Ensuite, formez vos managers. Car la transparence ne signifie pas tout dévoiler - elle signifie savoir expliquer. Un manager doit pouvoir justifier une décision salariale sans créer de tension. Enfin, articulez ce projet avec vos dispositifs existants : l’index égalité, la BDESE, les NAO. Tout est lié.
| 📏 Seuil d’effectif | 📋 Obligations | ⚠️ Risques en cas de non-conformité |
|---|---|---|
| Toutes les entreprises (1+ salarié) | Fourchette de salaire dans les offres, interdiction de demander l’historique salarial, droit à l'information des salariés | Amendes, indemnités sans plafond, renversement de la charge de la preuve |
| Entreprises de +100 salariés | Reporting annuel sur les écarts femmes-hommes, plan de correction si seuil d’alerte dépassé | Exclusion des marchés publics, perte de subventions, mise en cause de la responsabilité sociale |
Les questions des utilisateurs
Comment définir une 'valeur égale' entre deux postes totalement différents ?
La notion de "valeur égale" repose sur des critères objectifs comme le niveau de compétence requis, l’autonomie décisionnelle, les responsabilités ou les conditions de travail. Deux postes aux intitulés très différents peuvent avoir une valeur égale si ces paramètres sont comparables. Un bon benchmark sectoriel ou un référentiel de pesée des postes peut aider à objectiver cette analyse.
Que risque réellement ma TPE si je ne publie pas de fourchette de salaire ?
Vous vous exposez à des risques juridiques sérieux : en cas de litige, la charge de la preuve vous incombe. Si un candidat démontre un écart injustifié lié au sexe, vous devrez prouver qu’il n’y a pas de discrimination. Sans justification, cela peut entraîner des indemnités sans plafond, des amendes et des sanctions administratives.
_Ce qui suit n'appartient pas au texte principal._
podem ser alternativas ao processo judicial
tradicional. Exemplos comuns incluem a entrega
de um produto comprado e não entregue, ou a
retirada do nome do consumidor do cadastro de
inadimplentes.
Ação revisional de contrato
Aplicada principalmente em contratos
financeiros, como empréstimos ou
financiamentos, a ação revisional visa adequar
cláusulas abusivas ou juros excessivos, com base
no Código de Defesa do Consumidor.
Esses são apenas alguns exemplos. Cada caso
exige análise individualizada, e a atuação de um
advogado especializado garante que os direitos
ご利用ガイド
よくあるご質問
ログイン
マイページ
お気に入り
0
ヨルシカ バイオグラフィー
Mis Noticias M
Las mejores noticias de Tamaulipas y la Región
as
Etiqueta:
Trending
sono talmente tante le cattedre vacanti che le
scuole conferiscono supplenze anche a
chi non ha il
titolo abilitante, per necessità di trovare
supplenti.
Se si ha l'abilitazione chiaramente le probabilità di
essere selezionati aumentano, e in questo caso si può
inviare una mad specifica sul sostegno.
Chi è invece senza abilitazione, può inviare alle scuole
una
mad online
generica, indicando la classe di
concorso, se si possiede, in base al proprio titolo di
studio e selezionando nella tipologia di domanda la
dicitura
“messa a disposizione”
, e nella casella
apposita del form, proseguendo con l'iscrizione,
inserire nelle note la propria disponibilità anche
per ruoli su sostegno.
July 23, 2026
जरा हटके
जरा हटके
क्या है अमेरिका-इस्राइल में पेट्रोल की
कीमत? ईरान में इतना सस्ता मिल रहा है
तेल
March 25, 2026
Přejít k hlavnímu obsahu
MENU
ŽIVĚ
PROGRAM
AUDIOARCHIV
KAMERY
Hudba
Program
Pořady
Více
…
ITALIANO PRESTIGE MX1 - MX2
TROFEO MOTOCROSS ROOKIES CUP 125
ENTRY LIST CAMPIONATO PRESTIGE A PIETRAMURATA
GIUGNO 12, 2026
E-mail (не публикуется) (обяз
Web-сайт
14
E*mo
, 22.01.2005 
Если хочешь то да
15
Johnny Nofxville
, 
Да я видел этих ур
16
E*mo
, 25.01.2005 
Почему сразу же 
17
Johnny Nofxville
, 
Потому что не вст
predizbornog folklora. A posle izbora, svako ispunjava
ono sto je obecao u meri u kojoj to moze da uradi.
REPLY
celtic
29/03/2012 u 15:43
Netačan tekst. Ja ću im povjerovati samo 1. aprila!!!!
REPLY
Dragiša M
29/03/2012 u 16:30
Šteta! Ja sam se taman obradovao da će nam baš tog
Existe-t-il des outils gratuits pour tester notre équité interne avant 2026 ?
Oui, certains organismes comme les chambres consulaires proposent des diagnostics simplifiés ou des simulateurs basés sur l’index égalité. Ils permettent d’identifier rapidement les écarts majeurs, même sans système SIRH avancé. C’est un bon point de départ pour cartographier les risques.
Par quoi commencer si je n'ai aucune grille salariale établie ?
Commencez par analyser vos postes existants : faites une cartographie des fonctions, puis une pesée selon des critères objectifs. Cela vous permettra de classer les rôles par niveau et d’y associer des fourchettes salariales. L’essentiel est de partir des faits, pas des habitudes.